Варвара Ивановна встала, обратясь к образам, помолилась и, сев в молчании за стол, разрезала пирог. Муж также, помолясь, сел к столу. Взяв ложку и кусок хлеба, Варвара Ивановна начала хлебать щи, не обращая никакого внимания на мужа.
— Что же, вишневка будет ли сегодня аль нет? — спросил гневно Лаптев. — Давай ключ от погреба. Если тебе лень, так я сам схожу за фляжкой.
— Нет у меня ключа! Ты не сказываешь мне, про что вы шептались, а я не скажу, где ключ.
— Как, да разве я не хозяин в доме? Разве жена смеет ослушаться мужа? В Писании сказано, что муж есть глава жены. Вот еще что выдумала! Сейчас принеси фляжку!
— Не принесу!
— Принеси, говорят! Худо будет! — закричал Лаптев, вскочив со скамьи.

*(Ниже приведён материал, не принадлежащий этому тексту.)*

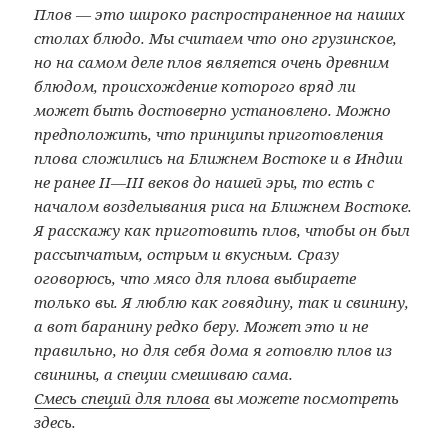
Плов — это широко распространенное на наших
столах блюдо. Мы считаем что оно грузинское,
но на самом деле плов является очень древним
блюдом, происхождение которого вряд ли
может быть достоверно установлено. Можно
предположить, что принципы приготовления
плова сложились на Ближнем Востоке и в Индии
не ранее II—III веков до нашей эры, то есть с
началом возделывания риса на Ближнем Востоке.
Я расскажу как приготовить плов, чтобы он был
рассыпчатым, острым и вкусным. Сразу
оговорюсь, что мясо для плова выбираете
только вы. Я люблю как говядину, так и свинину,
а вот баранину редко беру. Может это и не
правильно, но для себя дома я готовлю плов из
свинины, а специи смешиваю сама.
Смесь специй для плова
вы можете посмотреть
здесь.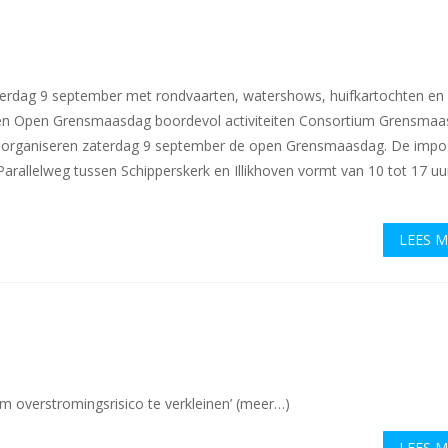
erdag 9 september met rondvaarten, watershows, huifkartochten en
 Open Grensmaasdag boordevol activiteiten Consortium Grensmaa
 organiseren zaterdag 9 september de open Grensmaasdag. De impo
Parallelweg tussen Schipperskerk en Illikhoven vormt van 10 tot 17 uu
LEES 
om overstromingsrisico te verkleinen’ (meer…)
LEES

Варвара Ивановна, не теряя духа, спокойно подвинула к себе блюдо с пирогом и, выбрав большой кусок, принялась есть. Не столько нахмуренное лицо жены, сколько вид пирога, напоминавший Лаптеву сеновал, принудил его удержать порыв досады. Он прошел несколько раз по горнице и опять сел к столу.
— Варвара Ивановна! да принеси вишневки! За что ты меня мучишь? Ты ведь знаешь, что я, не выпив чарки, обедать не могу.

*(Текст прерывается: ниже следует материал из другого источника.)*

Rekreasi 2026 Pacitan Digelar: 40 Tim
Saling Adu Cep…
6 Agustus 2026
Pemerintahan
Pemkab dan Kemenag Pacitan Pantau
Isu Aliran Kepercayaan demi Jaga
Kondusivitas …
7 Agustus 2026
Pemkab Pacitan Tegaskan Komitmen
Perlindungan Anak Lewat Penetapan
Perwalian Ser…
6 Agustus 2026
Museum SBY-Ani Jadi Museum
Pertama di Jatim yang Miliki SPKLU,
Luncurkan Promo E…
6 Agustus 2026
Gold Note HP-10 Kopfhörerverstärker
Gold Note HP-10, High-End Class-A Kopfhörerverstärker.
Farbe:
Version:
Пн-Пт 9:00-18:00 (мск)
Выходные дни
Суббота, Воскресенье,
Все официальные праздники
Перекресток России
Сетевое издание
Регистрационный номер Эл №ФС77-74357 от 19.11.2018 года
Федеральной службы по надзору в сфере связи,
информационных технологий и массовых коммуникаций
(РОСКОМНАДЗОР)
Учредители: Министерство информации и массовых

— А мне что за дело? Не обедай!
— Не обедай! Да разве ты хочешь уморить меня с голоду?
— Вот пирог! — сказала Варвара Ивановна, подвинув к нему не совсем вежливо блюдо.
— Видим, что пирог! Да без вишневки не пойдет кусок в горло.
— Хлебни щей!
— Ахти, господи! Какая упрямая!
Лаптев схватил в досаде кусок пирога и начал его убирать за обе щеки. Можно было, глядя на него, подумать, что он каждым куском давится или принимает отвратительное лекарство.
— Ну что тебе, жена, за охота знать, про что мы шептались? Плевое дело, да и до тебя совсем не касается.
— Коли плевое дело, так скажи какое.
— Я боюсь: ты проболтаешься да все расскажешь Наталье Петровне. Сохрани Господи!
— Никому не скажу; побожусь, если хочешь.
— Нет, не божись! Писание не велит божиться. Ну, уж так и быть. Давай вишневки! Перескажу тебе; только смотри: не проговорись.
— Прежде скажи, а там и вишневки дам.
— Тьфу ты пропасть — скажи! Ну, все дело в том, что матушка Натальи Петровны попалась в лапы боярину Милославскому.
— Милославскому! Ахти, мои батюшки!
— Василий Петрович хочет ее выручить!
— Помоги ему Господи! Ну а еще что?
— Больше ничего!
— Да о чем же вы так долго шептались?
— Экая безотвязная!
Лаптев рассказал жене все подробности разговора его с Бурмистровым и заключил подтверждением, чтобы она не говорила ни полслова Наталье. Варвара Ивановна обещала крепко хранить тайну и пошла за вишневкой. Чтобы наградить мужа за его откровенность, принесла она полную кружку вместо половины.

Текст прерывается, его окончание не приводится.